В какой мере преуспели мы в освоении этого нового поля возможностей? Можно ли утверждать, что историческое знание в нашей стране за последние тридцать — сорок лет пережило радикальное обновление? Сдвиги, и немаловажные, несомненны. Историки получили гораздо более широкий доступ к архивам, в большей мере, нежели прежде, знакомы с достижениями исторической и теоретической мысли как на Западе, так и в нашей стране. Резко расширились международные научные связи, и молодежь получила в этом отношении довольно широкие возможности, ее положение не сопоставимо с тем, в каком находились мы вплоть до самого недавнего времени. Разрабатываются такие проблемы, о каких сравнительно недавно мы и не помышляли. Короче говоря, историк обрел несравненно большую степень свободы творчества. Остается, однако, открытым вопрос о том, в какой мере способен он плодотворно воспользоваться этой свободой.

Я бесконечно далек от поползновения навязывать кому бы то ни было из коллег принципы историко — антропологического исследования, но убежден в том, что их надо знать, ибо рутина позитивистской историографии, боюсь, все еще исключительно сильна. Впрочем, традиции исторической науки XIX века сильны не только у нас. Несколько лет назад, беседуя в Париже с Ле Гоффом, я выразил надежду, что представляемое им и его единомышленниками научное направление восторжествовало на левом берегу Сены. Он отвечал мне, что я заблуждаюсь и в действительности все обстоит далеко не так.

Совсем недавно Ю. Л. Бессмертный поведал нам, что принципов и методов исторической антропологии во Франции придерживаются ныне, собственно, лишь два чудака — Жак Ле Гофф и Жан — Клод Шмитт, тогда как многие другие французские историки поглощены поисками совершенно иных подходов к истории. Оставлю это утверждение всецело на совести Бессмертного. Я убежден, что он не прав. Историческая антропология — это не какой‑то частный методический прием, которым историк может пользоваться от случая к случаю.

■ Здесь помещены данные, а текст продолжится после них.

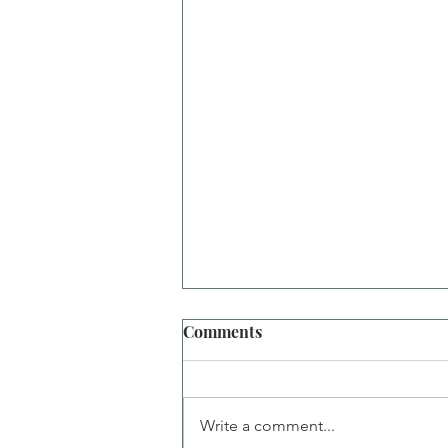
Comments
Write a comment...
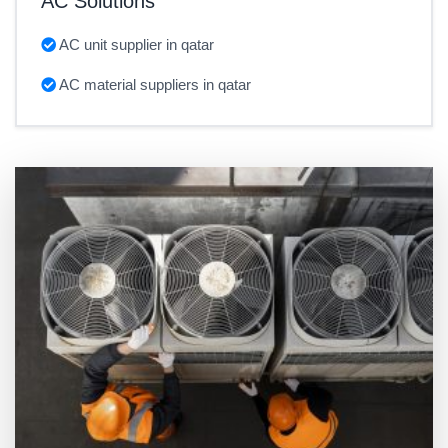
AC Solutions
AC unit supplier in qatar
AC material suppliers in qatar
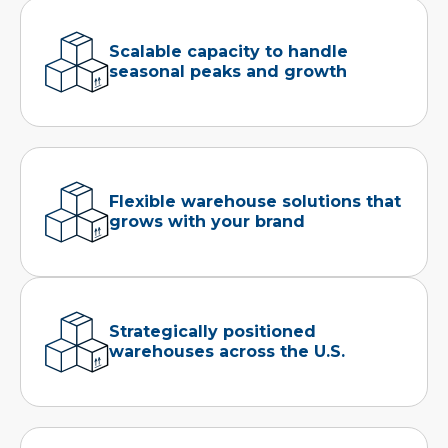
Scalable capacity to handle
seasonal peaks and growth
Flexible warehouse solutions that
grows with your brand
Strategically positioned
warehouses across the U.S.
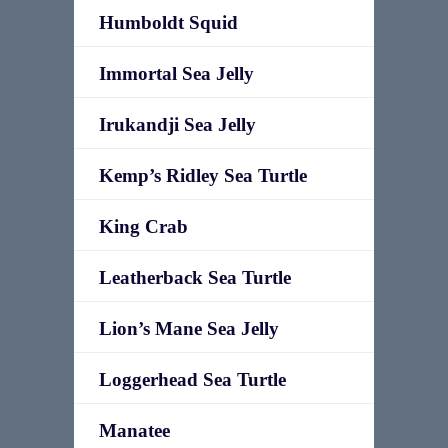
Humboldt Squid
Immortal Sea Jelly
Irukandji Sea Jelly
Kemp’s Ridley Sea Turtle
King Crab
Leatherback Sea Turtle
Lion’s Mane Sea Jelly
Loggerhead Sea Turtle
Manatee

Историческая антропология воплощает в себе новое виденье нашего предмета. В центре исторического исследования оказываются человек, изменяющийся с ходом времени, и человеческие группы, всякий раз на свой лад организованные присущей им культурой. Культура в ее социально — антропологическом понимании на протяжении нескольких десятилетий XX века выдвинулась — хотим мы этого или не хотим — в центр исторического сознания, и в этом коренном сдвиге заключается, на мой взгляд, смысл «коперниканского переворота», переживаемого нашей научной дисциплиной.